### [DATA TO PROCESS]
-----
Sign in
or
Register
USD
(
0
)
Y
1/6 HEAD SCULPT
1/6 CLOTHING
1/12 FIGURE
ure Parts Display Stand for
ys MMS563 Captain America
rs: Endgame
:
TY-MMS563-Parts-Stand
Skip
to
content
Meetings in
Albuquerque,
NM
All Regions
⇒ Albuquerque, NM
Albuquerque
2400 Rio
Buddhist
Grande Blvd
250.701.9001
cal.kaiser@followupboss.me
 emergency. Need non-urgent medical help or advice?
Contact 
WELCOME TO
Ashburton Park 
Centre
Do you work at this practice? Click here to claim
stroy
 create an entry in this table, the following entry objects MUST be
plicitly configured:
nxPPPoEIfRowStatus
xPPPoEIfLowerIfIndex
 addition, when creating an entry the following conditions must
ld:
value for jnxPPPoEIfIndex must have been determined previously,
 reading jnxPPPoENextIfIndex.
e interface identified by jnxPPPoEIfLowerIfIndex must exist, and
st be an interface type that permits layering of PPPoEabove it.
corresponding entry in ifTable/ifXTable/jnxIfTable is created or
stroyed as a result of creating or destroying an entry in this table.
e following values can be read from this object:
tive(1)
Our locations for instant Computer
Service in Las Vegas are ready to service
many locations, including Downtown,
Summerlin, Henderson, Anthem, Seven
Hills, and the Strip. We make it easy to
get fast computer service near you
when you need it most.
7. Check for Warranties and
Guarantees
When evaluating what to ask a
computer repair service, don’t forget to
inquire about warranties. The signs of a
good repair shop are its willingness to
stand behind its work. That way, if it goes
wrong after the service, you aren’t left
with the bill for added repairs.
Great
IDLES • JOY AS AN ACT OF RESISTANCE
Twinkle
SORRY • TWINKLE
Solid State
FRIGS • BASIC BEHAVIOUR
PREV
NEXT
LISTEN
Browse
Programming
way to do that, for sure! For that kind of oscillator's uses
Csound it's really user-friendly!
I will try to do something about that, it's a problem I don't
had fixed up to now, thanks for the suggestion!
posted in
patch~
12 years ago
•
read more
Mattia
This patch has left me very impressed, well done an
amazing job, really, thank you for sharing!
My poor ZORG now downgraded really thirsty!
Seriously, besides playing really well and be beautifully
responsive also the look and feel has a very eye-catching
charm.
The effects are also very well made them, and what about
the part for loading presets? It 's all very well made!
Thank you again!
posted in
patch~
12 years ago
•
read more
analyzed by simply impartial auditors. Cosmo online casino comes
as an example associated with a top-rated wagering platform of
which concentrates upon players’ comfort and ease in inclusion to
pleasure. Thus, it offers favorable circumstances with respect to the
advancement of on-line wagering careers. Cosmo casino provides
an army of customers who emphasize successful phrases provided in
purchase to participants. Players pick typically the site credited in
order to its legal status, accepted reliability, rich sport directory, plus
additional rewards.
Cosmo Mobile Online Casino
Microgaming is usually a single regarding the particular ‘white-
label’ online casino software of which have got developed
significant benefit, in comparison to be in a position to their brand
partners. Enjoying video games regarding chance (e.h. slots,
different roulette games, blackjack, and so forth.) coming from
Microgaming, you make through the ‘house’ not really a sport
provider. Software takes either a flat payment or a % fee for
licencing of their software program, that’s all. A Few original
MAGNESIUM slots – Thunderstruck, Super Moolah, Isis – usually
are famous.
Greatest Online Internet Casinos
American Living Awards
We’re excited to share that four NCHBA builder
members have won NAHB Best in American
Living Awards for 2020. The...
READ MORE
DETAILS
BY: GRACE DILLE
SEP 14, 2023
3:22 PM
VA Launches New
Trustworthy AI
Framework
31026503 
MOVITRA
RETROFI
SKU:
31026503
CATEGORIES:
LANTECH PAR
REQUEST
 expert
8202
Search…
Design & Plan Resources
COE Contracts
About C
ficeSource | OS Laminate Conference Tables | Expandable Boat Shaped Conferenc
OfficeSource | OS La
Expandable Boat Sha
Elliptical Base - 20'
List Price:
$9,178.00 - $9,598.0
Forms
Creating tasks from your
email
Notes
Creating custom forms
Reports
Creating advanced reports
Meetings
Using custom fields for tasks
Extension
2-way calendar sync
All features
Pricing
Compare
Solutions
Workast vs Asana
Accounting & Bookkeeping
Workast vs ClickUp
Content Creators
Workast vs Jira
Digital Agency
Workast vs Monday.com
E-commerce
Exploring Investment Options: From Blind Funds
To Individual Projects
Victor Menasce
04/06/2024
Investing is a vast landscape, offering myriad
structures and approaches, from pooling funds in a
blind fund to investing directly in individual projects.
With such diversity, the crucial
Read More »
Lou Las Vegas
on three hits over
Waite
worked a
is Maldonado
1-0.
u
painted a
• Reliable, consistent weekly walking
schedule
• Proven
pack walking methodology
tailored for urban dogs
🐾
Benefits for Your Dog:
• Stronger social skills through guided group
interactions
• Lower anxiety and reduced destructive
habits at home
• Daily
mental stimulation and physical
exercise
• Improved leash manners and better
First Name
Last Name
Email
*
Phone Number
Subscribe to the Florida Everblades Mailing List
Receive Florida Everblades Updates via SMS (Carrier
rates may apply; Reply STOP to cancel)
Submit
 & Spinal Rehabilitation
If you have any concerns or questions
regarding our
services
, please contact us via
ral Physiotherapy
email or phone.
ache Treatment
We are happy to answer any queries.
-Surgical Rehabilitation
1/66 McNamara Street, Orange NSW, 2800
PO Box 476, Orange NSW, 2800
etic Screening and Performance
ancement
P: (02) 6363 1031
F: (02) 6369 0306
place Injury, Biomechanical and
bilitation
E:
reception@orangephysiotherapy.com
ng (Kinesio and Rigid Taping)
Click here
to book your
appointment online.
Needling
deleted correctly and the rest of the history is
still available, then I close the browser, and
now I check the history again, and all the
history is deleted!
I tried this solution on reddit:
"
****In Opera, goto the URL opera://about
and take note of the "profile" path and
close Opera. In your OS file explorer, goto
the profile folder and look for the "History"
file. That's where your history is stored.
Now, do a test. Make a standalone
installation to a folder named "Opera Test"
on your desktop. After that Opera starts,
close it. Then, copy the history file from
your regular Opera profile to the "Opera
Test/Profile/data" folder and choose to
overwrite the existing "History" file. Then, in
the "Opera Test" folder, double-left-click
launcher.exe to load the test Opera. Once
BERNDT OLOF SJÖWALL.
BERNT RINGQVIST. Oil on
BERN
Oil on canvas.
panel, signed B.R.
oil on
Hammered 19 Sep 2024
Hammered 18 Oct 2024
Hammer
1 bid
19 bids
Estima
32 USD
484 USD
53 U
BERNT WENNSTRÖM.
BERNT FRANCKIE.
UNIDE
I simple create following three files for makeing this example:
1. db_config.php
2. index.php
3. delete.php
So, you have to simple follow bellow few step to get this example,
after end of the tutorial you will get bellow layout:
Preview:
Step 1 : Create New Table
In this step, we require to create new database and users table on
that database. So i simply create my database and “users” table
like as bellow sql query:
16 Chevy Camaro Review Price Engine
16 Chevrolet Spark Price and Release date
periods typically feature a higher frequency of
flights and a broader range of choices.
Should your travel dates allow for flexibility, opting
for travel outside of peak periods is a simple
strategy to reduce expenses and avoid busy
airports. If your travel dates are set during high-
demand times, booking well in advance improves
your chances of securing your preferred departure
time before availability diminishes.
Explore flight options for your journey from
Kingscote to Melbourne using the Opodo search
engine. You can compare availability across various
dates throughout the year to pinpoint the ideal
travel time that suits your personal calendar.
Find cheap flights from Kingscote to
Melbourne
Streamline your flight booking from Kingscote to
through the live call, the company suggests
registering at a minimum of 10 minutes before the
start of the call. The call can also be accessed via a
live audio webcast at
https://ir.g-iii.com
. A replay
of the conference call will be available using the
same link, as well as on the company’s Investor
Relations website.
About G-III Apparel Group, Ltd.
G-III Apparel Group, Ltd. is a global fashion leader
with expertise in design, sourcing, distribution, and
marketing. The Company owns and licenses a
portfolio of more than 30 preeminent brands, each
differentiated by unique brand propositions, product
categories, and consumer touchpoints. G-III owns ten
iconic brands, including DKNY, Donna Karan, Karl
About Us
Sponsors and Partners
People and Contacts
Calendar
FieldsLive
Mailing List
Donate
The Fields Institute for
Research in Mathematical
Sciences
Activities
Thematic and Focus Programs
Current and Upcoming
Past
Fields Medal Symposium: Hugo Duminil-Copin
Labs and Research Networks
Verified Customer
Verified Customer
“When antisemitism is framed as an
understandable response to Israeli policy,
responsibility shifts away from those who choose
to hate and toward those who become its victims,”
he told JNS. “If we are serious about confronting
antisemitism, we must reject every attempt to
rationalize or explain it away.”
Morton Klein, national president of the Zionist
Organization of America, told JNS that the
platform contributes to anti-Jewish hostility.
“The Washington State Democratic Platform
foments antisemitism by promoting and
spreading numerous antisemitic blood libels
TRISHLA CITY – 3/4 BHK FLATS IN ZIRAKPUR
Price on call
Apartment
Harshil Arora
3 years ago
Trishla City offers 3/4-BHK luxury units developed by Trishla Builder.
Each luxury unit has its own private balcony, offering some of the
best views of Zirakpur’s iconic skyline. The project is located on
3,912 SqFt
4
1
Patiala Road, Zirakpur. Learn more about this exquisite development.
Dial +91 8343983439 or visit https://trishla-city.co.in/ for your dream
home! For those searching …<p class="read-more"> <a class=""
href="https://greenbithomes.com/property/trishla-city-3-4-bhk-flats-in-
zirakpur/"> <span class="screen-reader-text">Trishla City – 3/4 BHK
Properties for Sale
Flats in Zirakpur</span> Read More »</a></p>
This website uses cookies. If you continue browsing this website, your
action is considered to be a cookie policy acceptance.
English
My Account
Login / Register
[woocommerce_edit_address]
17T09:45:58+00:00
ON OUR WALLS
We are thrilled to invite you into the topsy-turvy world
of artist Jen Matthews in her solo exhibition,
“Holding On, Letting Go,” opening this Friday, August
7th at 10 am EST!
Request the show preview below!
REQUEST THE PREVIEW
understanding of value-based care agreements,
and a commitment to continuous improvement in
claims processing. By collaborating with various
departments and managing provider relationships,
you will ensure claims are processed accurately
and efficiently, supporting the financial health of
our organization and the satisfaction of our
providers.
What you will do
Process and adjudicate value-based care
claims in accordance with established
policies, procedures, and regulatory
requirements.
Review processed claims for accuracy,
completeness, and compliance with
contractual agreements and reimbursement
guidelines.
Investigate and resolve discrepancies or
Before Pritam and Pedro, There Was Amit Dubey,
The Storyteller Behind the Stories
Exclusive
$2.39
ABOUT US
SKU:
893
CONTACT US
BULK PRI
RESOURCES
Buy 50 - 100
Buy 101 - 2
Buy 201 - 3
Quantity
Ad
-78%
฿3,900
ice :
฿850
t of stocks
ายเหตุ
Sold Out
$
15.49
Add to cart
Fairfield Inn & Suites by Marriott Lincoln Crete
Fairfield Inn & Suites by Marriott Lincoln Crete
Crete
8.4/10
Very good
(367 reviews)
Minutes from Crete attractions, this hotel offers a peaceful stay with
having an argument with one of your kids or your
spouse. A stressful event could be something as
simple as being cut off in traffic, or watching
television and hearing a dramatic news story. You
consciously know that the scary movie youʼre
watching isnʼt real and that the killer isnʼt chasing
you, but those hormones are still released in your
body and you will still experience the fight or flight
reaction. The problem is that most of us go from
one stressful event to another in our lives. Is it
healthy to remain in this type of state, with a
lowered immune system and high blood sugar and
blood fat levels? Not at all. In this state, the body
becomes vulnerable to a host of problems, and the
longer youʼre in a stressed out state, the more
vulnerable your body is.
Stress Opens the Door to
-----
### [TASK ITEM]
Using the material above, transcribe exactly the lines from the line with "interactions" to the line with "place Injury, Biomechanical and"; both count, and nothing else goes in.

### [RESPONSE TO THE TASK]
interactions
• Lower anxiety and reduced destructive
habits at home
• Daily
mental stimulation and physical
exercise
• Improved leash manners and better
First Name
Last Name
Email
*
Phone Number
Subscribe to the Florida Everblades Mailing List
Receive Florida Everblades Updates via SMS (Carrier
rates may apply; Reply STOP to cancel)
Submit
 & Spinal Rehabilitation
If you have any concerns or questions
regarding our
services
, please contact us via
ral Physiotherapy
email or phone.
ache Treatment
We are happy to answer any queries.
-Surgical Rehabilitation
1/66 McNamara Street, Orange NSW, 2800
PO Box 476, Orange NSW, 2800
etic Screening and Performance
ancement
P: (02) 6363 1031
F: (02) 6369 0306
place Injury, Biomechanical and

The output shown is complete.